Compound Sort

Compound Sort example resides in L1/benchmarks/compound_sort directory.

This benchmark tests the performance of compoundSort primitive with an array of integer keys. This primitive is named as compound sort, as it combines insertSort and mergeSort, to balance storage and compute resource usage.

The tutorial provides a step-by-step guide that covers commands for building and running kernel.

Executable Usage

  • Work Directory(Step 1)

The steps for library download and environment setup can be found in Vitis Database Library. For getting the design,

cd L1/benchmarks/compound_sort
  • Build kernel(Step 2)

Run the following make command to build your XCLBIN and host binary targeting a specific device. Please be noticed that this process will take a long time, maybe couple of hours.

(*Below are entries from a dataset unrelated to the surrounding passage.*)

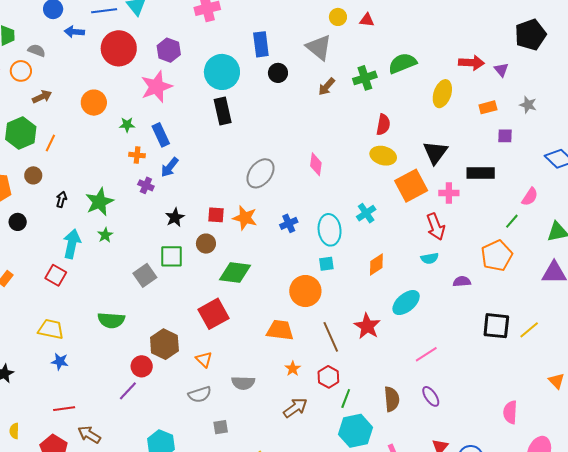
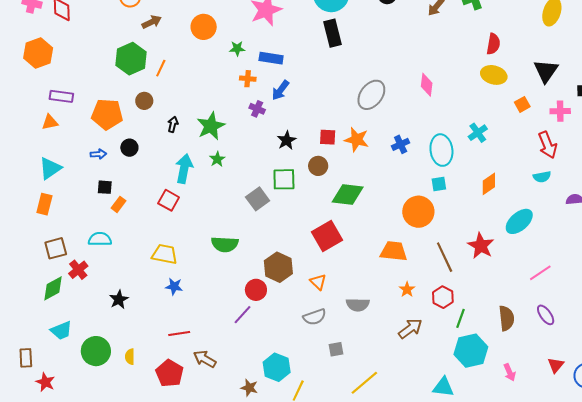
blue rectangle: (161, 135) -> (271, 58), turned -55
orange square: (411, 186) -> (522, 104), size x0.5

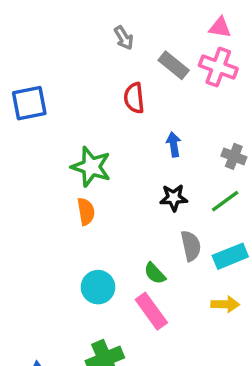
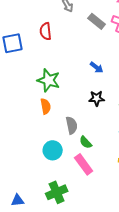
red semicircle: (134, 98) -> (46, 31), moved
blue arrow: (174, 144) -> (97, 67), turned 136
gray semicircle: (191, 246) -> (72, 125), moved

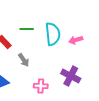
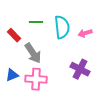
gray arrow: (24, 60) -> (33, 53), size x1.5
pink cross: (41, 86) -> (36, 79), moved, size x1.5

make run TARGET=hw DEVICE=xilinx_u280_xdma_201920_3
  • Run kernel(Step 3)

To get the benchmark results, please run the following command.

./build_dir.hw.xilinx_u280_xdma_201920_3/host.exe -xclbin build_dir.hw.xilinx_u280_xdma_201920_3/SortKernel.xclbin

Compound Sort Input Arguments:

Usage: host.exe -xclbin
       -xclbin     compound sort binary

Note: Default arguments are set in Makefile, you can use other platforms to build and run.

  • Example output(Step 4)
-----------Sort Design---------------
key length is 131072
[INFO]Running in hw mode
Found Platform
Platform Name: Xilinx
Found Device=xilinx_u280_xdma_201920_3
INFO: Importing build_dir.hw.xilinx_u280_xdma_201920_3/SortKernel.xclbin
Loading: 'build_dir.hw.xilinx_u280_xdma_201920_3/SortKernel.xclbin'
kernel has been created
kernel start------
PASS!
Write DDR Execution time 127.131us
Kernel Execution time 1129.78us
Read DDR Execution time 83.459us
Total Execution time 1340.37us
------------------------------------------------------------

Profiling

The compound sort design is validated on Alveo U280 board at 287 MHz frequency. The hardware resource utilizations are listed in the following table.

Table 1 Hardware resources for compound sort
Name LUT BRAM URAM DSP
Platform 142039 285 0 7
SortKernel 62685 18 16 0
User Budget 1160681 1731 960 9017
Percentage 5.40% 1.04% 1.67% 0
The performance is shown below.
This design takes 1.130ms to process 0.5MB data, so it achieves 442.56MB/s throughput.